Even though Obama claimed in June, “I welcome this debate,” the truth is this was never the case. The administration fought in the courts against the very information that has fueled debate. This has all been an awfully distressing distraction to the administration.

Additionally, there’s former CIA deputy director Mike Morell, who the president picked to lead his review group (which was placed under the supervision of Director of National Intelligence James Clapper). Morell has been concerned that people misinterpreted the review report the group put out.

It is “incorrect,” he said, that the report was “sweeping” and called for a “roll back” of capabilities. The report did not call for an end to the bulk data collection program. While it found the program had not been “essential to preventing attacks,” that did not also mean it was “not important to national security.” (Figure that one out.)

“Personally, I would expand the Section 215 program to include all telephone metadata (the program covers only a subset of the total calls made) as well as e-mail metadata (which is not in the program) to better protect the United States. This is a personal view; it is not something the review group opined on or even discussed. Such an expansion should, of course, fall under the same constraints recommended by the review group,” Morell shared.

Moreover, as much as the report was interpreted as a potential catalyst for substantial changes with NSA programs or policies, Morell contended it was part of a larger process. The group “did not have the time nor the expertise to think through all the implications of each recommendation.” Essentially, he can still do whatever he pleases and with all of the intelligence agencies’ criticisms of the report in mind.

And, recently, FBI director James Comey has made public statements against the review group’s recommendation to impose more checks on national security letters (NSLs) used to get financial/subscriber data. NSA deputy director John Inglis, who is retiring Friday, did a wide-ranging interview for NPR.

Inglis expressed this view:

…I’ve long since reconciled myself to the way that balance is achieved. I’m not sure that if you’re not in the government you would think about that. Right, you might just think about the dynamic of I’m trying to sell services to a world population, not simply the United States. And I’d like that world population to imagine that these are safe from kind of any intrusions whatsoever.

Transforming the world into a massive surveillance state is a benevolent act to Inglis and other intelligence agency leaders. They do not question what has happened in the past decade. And, while they claim to be receptive to the ensuing policy discussion now, they view the debate as part of explaining to Americans how things work and why the NSA should be trusted. It is not a facet of enabling reforms because there is nothing they think needs to be changed.

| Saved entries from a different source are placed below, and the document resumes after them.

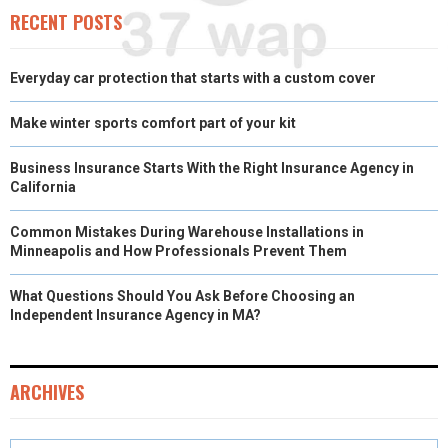
)
RECENT POSTS
Everyday car protection that starts with a custom cover
Make winter sports comfort part of your kit
Business Insurance Starts With the Right Insurance Agency in
California
Common Mistakes During Warehouse Installations in
Minneapolis and How Professionals Prevent Them
What Questions Should You Ask Before Choosing an
Independent Insurance Agency in MA?
ARCHIVES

The Wall Street Journal’s Siobhan Gorman reports Obama may endorse extending protections under the Privacy Act of 1974 to non-US citizens, creating privacy advocate who would argue before the secret surveillance court and some kind of adjustment to bulk data collection. But that does not require an end to any policy or program.

Overall, there are very few hints that Obama is going to put the NSA through an “overhaul.” Claims that this is happening from any officials in national security agencies will likely be exaggerations, perhaps, to ensure the reforms do not go any further in constraining the agency’s power.

This is the chief concern of four NSA whistleblowers who have made their own unsolicited but well-founded recommendations, which they tried to communicate to the president.

That does not mean a climate where certain NSA surveillance policies or programs are ended is impossible. Tech companies, privacy groups and increasing number of Americans following this debate want Obama to take meaningful action. However, evidence suggests he still finds the predominant positions of officials in national security agencies to be much more credible and valid.